Despite those tensions being settled between the tour and LIV, they could be relevant when regulators comb over the deal.
“The commissioner’s statement that this is necessary to end all this tension leaves the question of what do we mean when we say tension? That could be from a competition angle, which is a good thing for pricing and consumers,” said Henry Hauser, a former FTC lawyer and currently an antitrust attorney at Perkins Coie. “It can also mean tension in the sense of a distraction.”
While the two organizations were feuding, golfers were divided between the PGA Tour and LIV. Some left for the hefty paychecks being doled out by LIV, even as they lost their endorsements. Others turned down big paydays to stay with the tour. Monahan has been outspoken in the past, saying he believed players would face “significant implications” for going to LIV. On Tuesday, he said he expected to be called a hypocrite and accepts the criticism.
Since the announcement, several players have voiced their frustration with the deal. Sponsors, likewise, have been slow to make statements or decisions, likely waiting to see how the deal is structured and the regulatory process goes, according to two sponsors close to the tour.
Aside from the lawsuits, LIV Golf has been surrounded by controversy and criticism since its launch in 2022. Backed by the Saudi Arabia Public Investment Fund – an entity controlled by the Saudi crown prince – critics have accused the sovereign wealth fund of “sportswashing” by using LIV Golf to distract from the kingdom’s history of human rights violations.
Lawsuits rolled out from both sides last year as LIV aggressively lured high profile players, including Phil Mickelson and Bryson DeChambeau, away from the tour for big paychecks.
In response the tour had increased its prizes and player benefits, as well as secured loyalty agreements from its top players as it tried to prevent further poaching.
Both leagues had claimed that the other’s contracts and policies restricted golf talent and stifled proper competition. LIV Golf sued the tour, also citing anti-competitive practices for banning its players. The PGA Tour countersued.
The proposed deal, which includes Europe’s DP World Tour, puts an end to all of the fighting – in and out of court.
While Public Investment Fund Governor Yasir Al-Rumayyan said he expected the deal to be finalized in a matter of weeks, some question how quickly it’ll bypass U.S. regulatory agencies like the Federal Trade Commission and the Justice Department.

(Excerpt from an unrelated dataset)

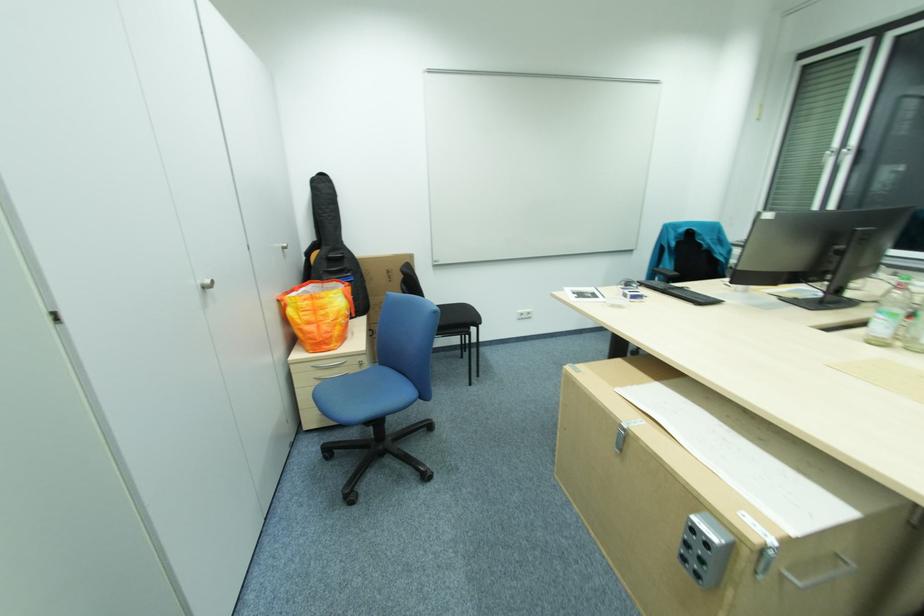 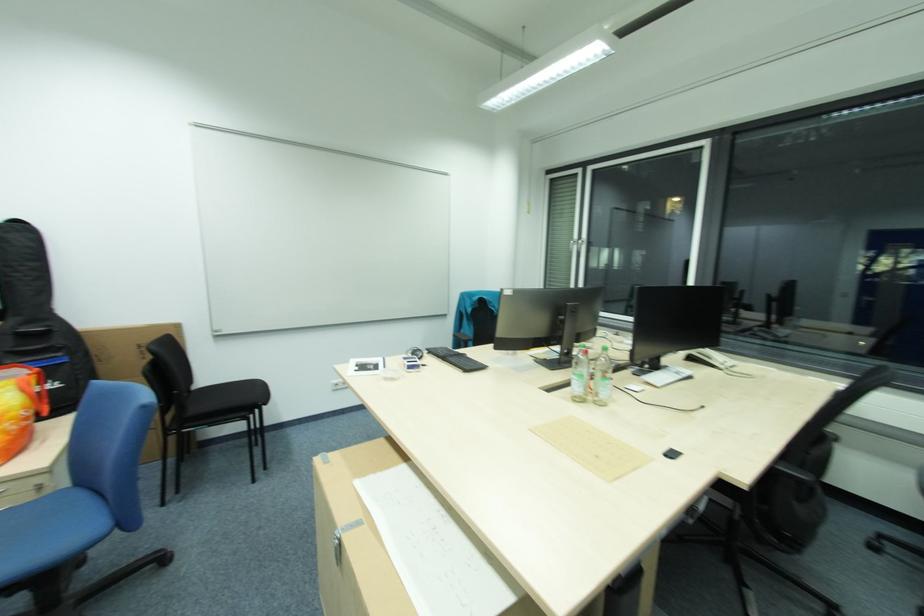 Locate, in the second image, the point that corresponds to [891,320] in the first image.

(588, 379)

“Anything that happened before this announcement is still actionable,” said Hauser, noting the DOJ could still look into these claims outside of the merger process. “You can’t use a settlement as a masquerade.”
Hauser noted that while it’s always preferred to keep matters out of the courtroom, settlements themselves are bound by antitrust laws – “especially if there’s a legitimate legal dispute between the entities.”

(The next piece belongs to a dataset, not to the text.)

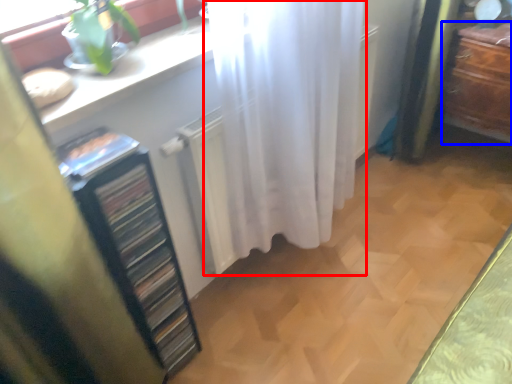 Question: Which point is closer to the camera, curtain (highlighted by a red box) or furniture (highlighted by a blue box)?

Choices:
 (A) curtain
 (B) furniture

Answer: (A)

Although the deal could close relatively quickly without requiring regulatory approval, lawmakers could raise issues afterward. This happened recently when the Justice Department ordered the end of American Airlines and JetBlue Airways alliance, saying the merger would hurt consumers by driving up fares. American Airlines plans to appeal the ruling.
The new entities need to show that the merger is to the benefit of consumers, especially on a global basis, by bringing the best talent together under one umbrella and expanding the reach of the game, said Timothy Derdenger, an assistant professor of marketing and strategy at Carnegie Mellon University’s Tepper School of Business.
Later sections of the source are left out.